- Jennifer Middleton, MD, MPH
The current issue of AFP includes the "Top POEMS of 2017 Consistent with the Choosing Wisely Guidelines," an annual round-up of practice-changing studies for family physicians from the last year. 14 POEMs are described in detail (along with 7 more in eTable A). 3 of these practice changers deal with common outpatient infections: oral corticosteroids don't help acute wheezing in adults without asthma, tympanostomy tubes don't improve hearing outcomes in children with recurrent acute otitis media (AOM) or chronic otitis media with effusion (OME), and adding trimethoprim/sulfamethoxale (TMP/SMX) to cephalexin doesn't improve outcomes for adolescents and adults with uncomplicated cellulitis.
The authors of the first study discuss the desirability of avoiding antibiotics for viral lower respiratory tract infections (LRTI), and having an alternative to offer patients may help decrease unnecessary antibiotic prescriptions. Unfortunately, 5 days of prednisolone did not improve the duration or severity of cough or wheezing compared to placebo in this multi-center, randomized controlled trial (RCT) of 401 adults without asthma in the United Kingdom. For now, conservative measures such as rest, fluids, honey (in children over 1 year of age), and antitussives (only in patients older than 6 years) will have to suffice for patients with LRTI as reviewed in this 2010 AFP article on "Diagnosis and Treatment of Acute Bronchitis."
A meta-analysis of 18 RCTs found no difference in hearing after tympanostomy tube placement in children with either recurrent AOM or chronic OME after 12-24 months with age-matched controls. Nearly 7% of US children have had tympanostomy tubes placed, making it the most common ambulatory surgery performed on children in the US at a mean cost of $769 per surgery. That's a lot of parental concern, patient discomfort, and expense for a procedure that's not improving outcomes. This AFP Clinical Evidence Handbook article reminds us that, without antibiotics, AOM symptoms resolve in 80% of children within 3 days. Searching AFP by the keyword "otitis" yields several other useful review articles.

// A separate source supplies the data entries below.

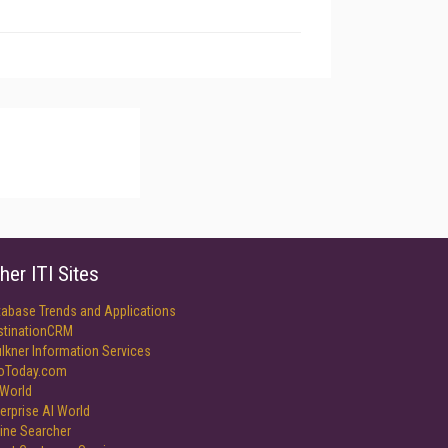
her ITI Sites
tabase Trends and Applications
stinationCRM
lkner Information Services
foToday.com
World
erprise AI World
ine Searcher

An RCT of 496 patients aged 12 years and older across 5 US emergency departments found no difference in clinical cure rates between patients with uncomplicated cellulitis treated only with cephalexin and patients treated with both cephalexin and TMP/SMX. Dr. Lin discussed this study last year on the blog, reminding us that reducing unnecessary antibiotic prescriptions is an important step to reducing antibiotic resistance. (Patients with a skin abscess requiring incision and drainage, however, may benefit from either oral clindamycin or TMP/SMX.)
Changing established practice habits can be challenging; tools such as office QI projects and pre-visit planning may help, along with using motivational interviewing when patients request inappropriate treatments and using electronic health system reminders. This 2016 AFP editorial reviews "How to Prescribe Fewer Unnecessary Antibiotics: Talking Points that Work With Patients and Their Families." I've added that editorial and the Top POEMS of 2017 article to my AFP Favorites page for quick future reference.